Tafi Brown


Alstead, NH
United States

Artist Statement
While using the sun, using a camera and a darkroom and making my own kodaliths is still my favorite way of making an actual cyanotype print or photogram on cotton, while my kind of photojournalism, and the original way of making cyanotypes remain central to my art, in the 2000s, because of travel to Japan, market changes and the proliferation of workshops in this country, I had many more choices in terms of the cloth that I used for my quilts. I was excited to find more variation in the colors and textures available in commercial cloth as well as what was available using hand dyed cloth that I made and that I purchased from other quilters. The first time I ever tried to do a cyanotype print on a colored piece of fabric happened during this series.

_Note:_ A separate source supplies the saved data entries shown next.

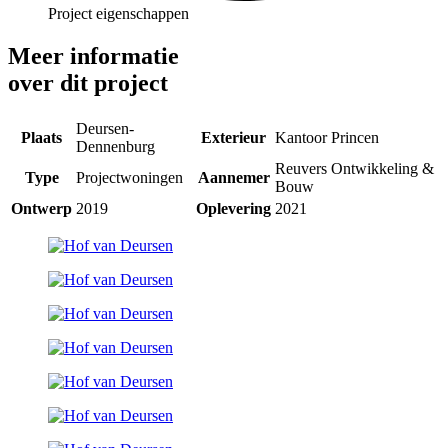
Project eigenschappen
Meer informatie
over
dit project
Deursen-
Plaats
Exterieur
Kantoor Princen
Dennenburg
Reuvers Ontwikkeling &
Type
Projectwoningen
Aannemer
Bouw
Ontwerp
2019
Oplevering
2021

Because of a variety of circumstances beyond my control, my quilt making in this series took place over a wider period of time: two decades. The pieces also became smaller, with more attention to detail. More attention was paid to the use of machine stitching, appliqué, embroidery, the use of ribbon in some cases and different methods of putting a whole piece together. I always like to explore and to try different approaches to, and ways of composing. In one particular piece, “NinePatch”, all the cloth I used was Japanese (except for the cloth on which I printed my cyanotypes). I composed and finished each 6” square as a standalone piece. I then arranged these individual pieces and machine stitched them to canvas using woven cloth specific to this region of Japan as a border.

In some ways I made a huge stretch in this series. In other ways I remained true to my love of tradition. For me, the pieces show the colors associated with festivals and commercial shopping spaces, a variety of temples and sites in this area of Japan, the peacefulness of parks and the winter light in those parks, a variety of symbols and non verbal communication, the beauty of architectural details of buildings, various aspects of children’s education.